Bishop Glen John Provost
Bishop of Lake Charles
Cathedral of the Immaculate Conception
December 19, 2010
Fourth Sunday of Advent


“This is how the birth of Jesus Christ came about.”  Matthew 1:18

We are preparing to remember the Incarnation.  This great mystery is what Christmas is all about.  The Word of God becomes flesh in the womb of the Virgin Mary and enters the world.  On Christmas day we will read the magnificent verses of the Gospel of St. John:  “In the beginning was the Word….  And the Word became flesh and made his dwelling among us” (John 1:1, 14).  It is the fulfillment of a dream.

I would suggest that the dream began long before this to reveal itself.  For the Jews the most important event in their deliverance and salvation history is the Exodus with the Covenant at Mount Sinai.  This had a beginning too.  God reached out to His people, and He did so by first making contact with Moses in a burning bush.  This is how the Book of Exodus relates the words of God to Moses:  “I have come down to rescue them from the hands of the Egyptians and lead them out of that land into a good and spacious land, a land flowing with milk and honey…” (Exodus 3:8).  This act of God has virtually no precedence in any world religion.  God takes the initiative.  In His words, He comes down to rescue His people.  His action is communicated with His powerful name, which He gives to Moses:  “I am who am” (Exodus 3:14).  One scholar of Sacred Scripture describes this action of God in this way:  “No one can force Him, nor even penetrate to Him.  … it also asserts something positive, an extra-ordinarily active and attentive presence, an invulnerable and liberating power, an inviolable promise: ‘I am’” (Xavier Leon-Dufour, Dictionary of Biblical Theology).         
This same God is described in the Gospel of St.

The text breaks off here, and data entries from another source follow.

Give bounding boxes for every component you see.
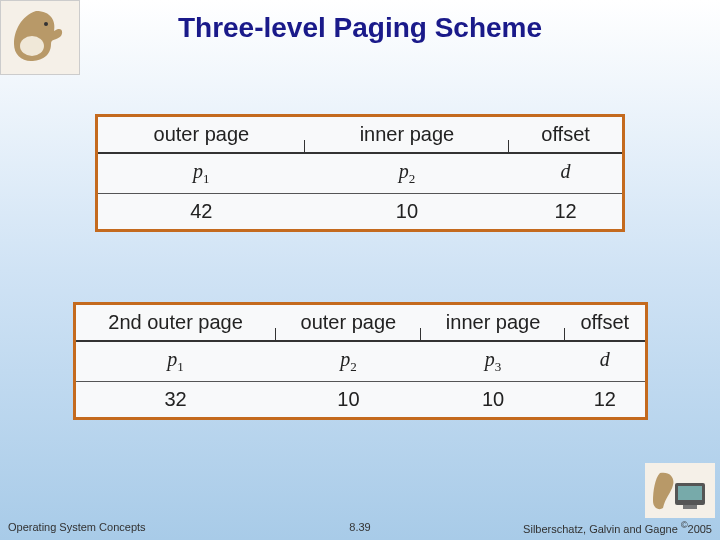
book-logo-top	[0, 0, 80, 75]
svg-rect-3	[678, 486, 702, 500]
symbol-cell: p3	[421, 341, 565, 382]
value-cell: 10	[305, 194, 509, 230]
col-header: offset	[565, 305, 644, 341]
footer-left-text: Operating System Concepts	[8, 521, 146, 533]
svg-point-0	[20, 36, 44, 56]
table-header-row: outer page inner page offset	[98, 117, 622, 153]
slide-title: Three-level Paging Scheme	[0, 0, 720, 44]
footer-copyright: Silberschatz, Galvin and Gagne ©2005	[523, 520, 712, 535]
symbol-cell: p2	[305, 153, 509, 194]
value-cell: 32	[76, 382, 276, 418]
book-logo-bottom	[645, 463, 715, 518]
slide-footer: Operating System Concepts 8.39 Silbersch…	[0, 518, 720, 536]
two-level-table: outer page inner page offset p1 p2 d 42 …	[95, 114, 625, 232]
symbol-row: p1 p2 p3 d	[76, 341, 645, 382]
value-cell: 12	[509, 194, 622, 230]
symbol-row: p1 p2 d	[98, 153, 622, 194]
value-cell: 12	[565, 382, 644, 418]
dinosaur-icon	[6, 6, 66, 66]
col-header: inner page	[421, 305, 565, 341]
col-header: inner page	[305, 117, 509, 153]
col-header: 2nd outer page	[76, 305, 276, 341]
symbol-cell: d	[565, 341, 644, 382]
symbol-cell: p1	[98, 153, 305, 194]
svg-rect-4	[683, 505, 697, 509]
col-header: offset	[509, 117, 622, 153]
value-row: 42 10 12	[98, 194, 622, 230]
symbol-cell: p1	[76, 341, 276, 382]
slide-number: 8.39	[349, 521, 370, 533]
value-cell: 10	[276, 382, 422, 418]
symbol-cell: d	[509, 153, 622, 194]
dinosaur-monitor-icon	[645, 463, 715, 518]
col-header: outer page	[276, 305, 422, 341]
table-header-row: 2nd outer page outer page inner page off…	[76, 305, 645, 341]
value-cell: 42	[98, 194, 305, 230]
symbol-cell: p2	[276, 341, 422, 382]
col-header: outer page	[98, 117, 305, 153]
three-level-table: 2nd outer page outer page inner page off…	[73, 302, 648, 420]
value-row: 32 10 10 12	[76, 382, 645, 418]
value-cell: 10	[421, 382, 565, 418]
svg-point-1	[44, 22, 48, 26]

Luke as having sent the angel Gabriel to communicate to Mary.  The message is that she will conceive and bear a son whose name will be Jesus.  “He will be great and will be called Son of the Most High” (Luke 1:32).  God is coming down to earth.  He is reaching down to mankind.

In the Gospel of St. Matthew that we hear today, an angel of God communicates this same message in a dream to Joseph.  The angel explains to the troubled Joseph, “’It is through the holy Spirit that this child has been conceived in her.  She will bear a son and you are to name him Jesus, because he will save his people from their sins’” (Matthew 1:20-21).  God is coming “down to rescue his people.”  What was done in the past through the mediation of a human agent, Moses, will now be done by God himself.  The great Letter to the Hebrews will describe it this way:  “In times past, God spoke in partial and various ways to our ancestors through the prophets; in these last days, he spoke to us through a son, whom he made heir of all things and through whom he created the universe” (Hebrews 1:1-2). 

This is the good news of the Incarnation which we will actually celebrate every time we acknowledge Jesus as Lord but which we will recall in a special feast — Christmas.  We will gather with friends and family and wish each other, “Merry Christmas.”  Around Christmas trees we will sing carols that fill the air with wonder and awe at so great a coming down to earth.  On a chilly night or an overcast winter day, we will bring the cheer and happiness of the Incarnation to the poor or the sick or a gift to someone we love.  It is Christmas, and let no one take its joy from us. 

For in that joy, we remember all that is good, all that is worthwhile, all that makes life worth living.  Because if God saw fit to take on human flesh and redeem it, then there is hope and we have no reason for despair.  The Gospel of St. Matthew, commenting on the message of the angel to Joseph, explains the significance of the name of Jesus, quoting a prophecy of Isaiah.  The name Emmanuel means “God is with us” (Matthew 1:23).   God is so near. 

As the Fathers of our Catholic faith once observed, God revealed himself to Moses in a burning bush that was not consumed by fire.  Now God reveals himself to us in a virgin birth, where the mother remains what she is — a virgin.  It is miraculous.  It is mysterious.  It is the Incarnation, and it is Christmas.